“There’s no such thing as age! I haven’t celebrated my birthdays for a long time,” Amanda Lear confides to AFP, returning to the theater as an unworthy old lady in a tailor-made adaptation of The Old Lady’s Money, an Italian film by Luigi Comencini released in 1972. ” We only ask actresses their age, never actors. It’s still a sexist thing!”, believes the singer and actress who maintains the vagueness about her date of birth, to the point that Who’s Who in France refuses to publish her biographical notice, like that of Arielle Dombasle for the same reason .

“On Wikipedia, it’s nonsense!

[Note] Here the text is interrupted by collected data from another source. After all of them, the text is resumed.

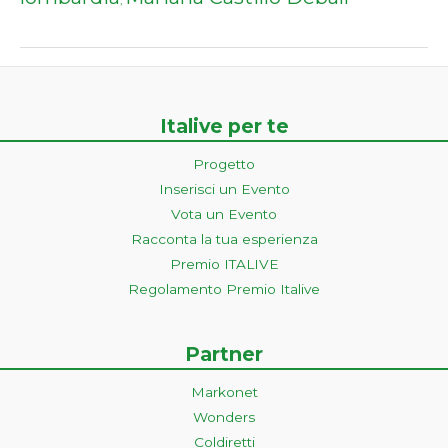
,
Italive per te
Progetto
Inserisci un Evento
Vota un Evento
Racconta la tua esperienza
Premio ITALIVE
Regolamento Premio Italive
Partner
Markonet
Wonders
Coldiretti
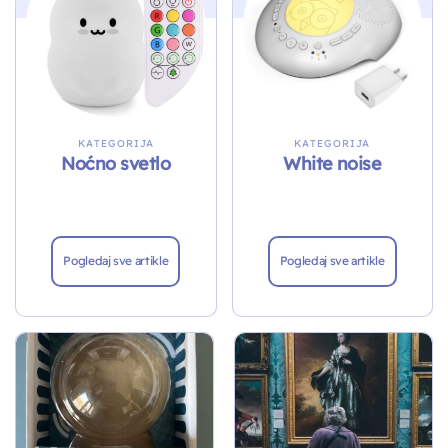
KATEGORIJA
KATEGORIJA
White noise
Noćno svetlo
Pogledaj sve artikle
Pogledaj sve artikle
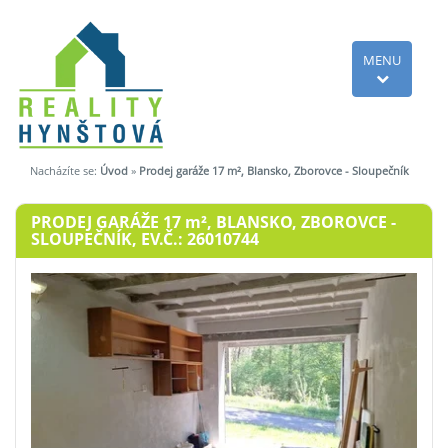
MENU
Nacházíte se:
Úvod
»
Prodej garáže 17 m², Blansko, Zborovce - Sloupečník
PRODEJ GARÁŽE 17
m²
, BLANSKO, ZBOROVCE -
SLOUPEČNÍK, EV.Č.: 26010744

They give me 84 years old. And why not a hundred years old, while we’re at it?” she gets carried away, recalling that it was Salvador Dali, whose muse she was, who taught her “to create mystery”. “Dali was a wonderful school of advertising. He liked to provoke so much, to respond off the mark. Artists need to be talked about,” adds Amanda Lear (Amanda Tapp, civil registry). “The more people ask about you, the more buzz there is and the more interesting you are. There needs to be some mystery. Never respond, that’s the secret! And I had a wonderful career.”

“They say I’ve had fifteen facelifts. I challenge any doctor: they won’t find any scars! I will never have a facelift,” assures the woman who nevertheless admits to resorting to “experimental treatments to slow down aging.” “To all mature women”, she urges “to move to stay in shape”. “We’re not expired like yogurt!”

Despite saying goodbye in 2016 because she was “tired of showbiz”, the interpreter of Follow Me (a global hit from 1978 recently brought up to date by Chanel in an advertisement) multiplies the roles in the theater.

Also read: The Old Woman’s Money at the Théâtre libre: Amanda Lear as the Queen of Spades

After portraying Joan Crawford in an imaginary conversation with Bette Davis, Amanda Lear plays a cantankerous and cynical billionaire. A role of extreme proportions created on stage by Alice Sapritch in 1981. The wealthy heiress faces a couple who are as penniless as they are Machiavellian, who desperately try to rebuild their lives during card games.

“I play a kind of Liliane Bettencourt that we try to exploit, but the difference is that she is very manipulative. Beyond vaudeville, it is also a serious subject between rich and poor,” underlines the actress, on the bill at the Théâtre Libre in Paris, before a tour next year.

“Theatre is a discipline. It’s my therapy. It makes me feel good but I can no longer play the seductress, I have to be reasonable. I dreamed of playing an unpleasant woman and, there, all the characters are awful, dirty and mean,” she summarizes.

Amanda Lear is also in the cast of the film Retirement Home 2 by Claude Zidi Jr., with Kev Adams and Jean Reno, in theaters since Wednesday. The one who was enlisted for a Spanish series on Netflix also joined the cast of the series Escort Boys by Ruben Alves for Prime Video, with Carole Bouquet and Rossy de Palma. “American producers want to make a biopic about my life,” she says. “I told them I wasn’t dead yet!”